With vegetables and kitchen waste, we should prevent them coming into landfills to avoid methane emissions. Instead we can pile this waste up in a facility to turn it into fertiliser for crops. This kind of fertiliser is called compost.
Recycling provides a livelihood for approximately 15 million people worldwide – 1 percent of the urban population in the developing world. Waste pickers are incredibly efficient recyclers, achieving recycling rates higher than 80% in places where they have handled vegetables and kitchen waste, such as in Cairo, Egypt.
In India’s Delhi, gas emission savings that the informal sector brings to the city is estimated to be over three times more than other waste projects in the city that receive pollution permits. Waste pickers present a huge opportunity to reduce greenhouse gas emissions through increased recycling rates, if they get the proper recognition and support.
Dangers of incineration
The CDM fails to take waste pickers and the potential of recycling programmes into account while CDM landfills and incinerators result in increased emissions from materials that waste pickers previously recycled, and that are now burnt or landfilled.
In incinerators, energy produced through burning recyclable materials involves a much higher rate ofgreenhouse gas emissions than other conventional means of energy generation such as coal-fired power plants. The use of added fossil fuel to burn organic waste is not ‘renewable’ energy, and the lack of monitoring of this method has serious implications for the CDM’s environmental integrity.
Furthermore, the CDM does not require any monitoring of, or compliance with, pollution controls in incinerators so they are a major source of global pollution.
In landfill gas systems, methane emissions are not reduced as much as project developers claim. In fact the opposite is happening. Their low efficiency rate involves a considerable amount of methane emissions being released into the atmosphere.
Evidence shows that landfill operators’ manipulate the sites to increase methane emissions and make more profit, and so these projects result in an increase of atmospheric methane releases.
After strong campaigning by GAIA (Global Anti-Incinerator Alliance), WIEGO (Women in Informal Employment, Globalizing and Organizing) and the Global Alliance of Wastepickers, the CDM has included the revision of its projects in their work plan. Hopefully this will address the methodological flaws that overestimate the amount of greenhouse gas reductions achieved by these projects.

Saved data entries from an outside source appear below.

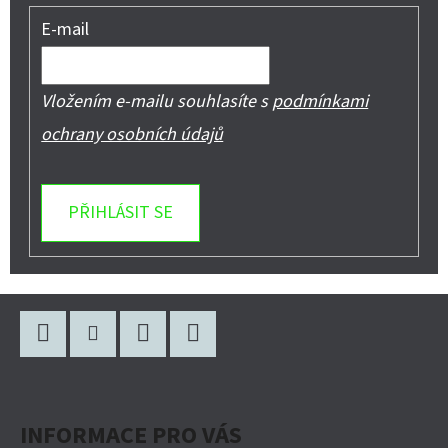
E-mail
Vložením e-mailu souhlasíte s
podmínkami
ochrany osobních údajů
PŘIHLÁSIT SE
Z
Á
P
Facebook
Instagram
WhatsApp
YouTube
A
INFORMACE PRO VÁS
T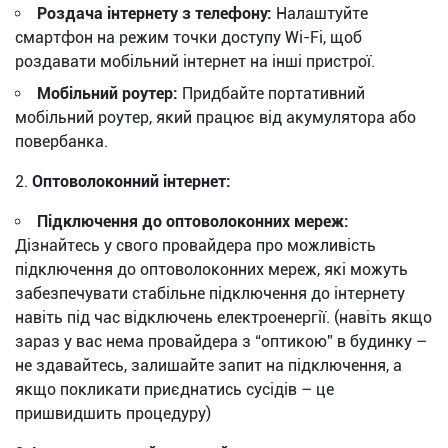
Роздача інтернету з телефону:
Налаштуйте
смартфон на режим точки доступу Wi-Fi, щоб
роздавати мобільний інтернет на інші пристрої.
Мобільний роутер:
Придбайте портативний
мобільний роутер, який працює від акумулятора або
повербанка.
Оптоволоконний інтернет:
Підключення до оптоволоконних мереж:
Дізнайтесь у свого провайдера про можливість
підключення до оптоволоконних мереж, які можуть
забезпечувати стабільне підключення до інтернету
навіть під час відключень електроенергії. (навіть якщо
зараз у вас нема провайдера з “оптикою” в будинку –
не здавайтесь, залишайте запит на підключення, а
якщо покликати приєднатись сусідів – це
пришвидшить процедуру)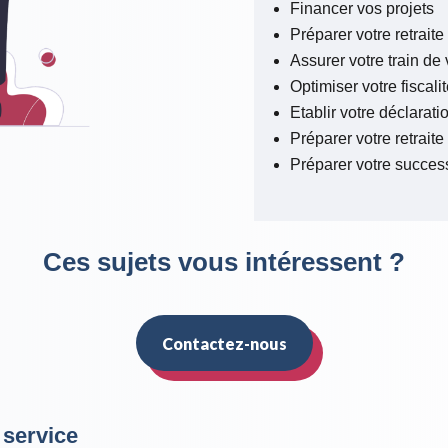
Financer vos projets
Préparer votre retraite
Assurer votre train de 
Optimiser votre fiscalit
Etablir votre déclarat
Préparer votre retraite
Préparer votre succes
Ces sujets vous intéressent ?
Contactez-nous
 service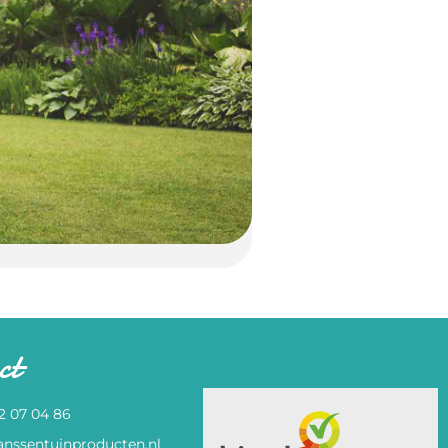
ct
82 07 04 86
anssentuinproducten.nl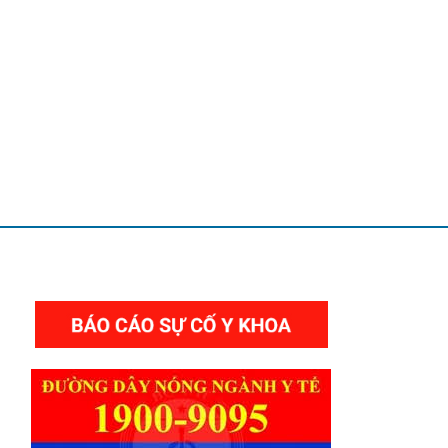
THƯ VIỆN VIDEO HÌNH ẢNH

GAIA together with waste picker representatives from Latin America, India and South Africa submitted detailed comments to the CDM Secretariat about these projects.
Moreover, we also welcomed the opportunity to present and discuss the issues with the CDM Secretariat and other stakeholders in the Practitioners Workshop on CDM Standards held in Bonn in June this year which devoted a half day to problems with these project types.
We will be watching closely to see how the CDM addresses its methodological flaws to comply with its mandate. Failure to do so would result in the issuing of false pollution permits, and would compromise the livelihoods of millions of waste pickers and further undermine confidence in the CDM.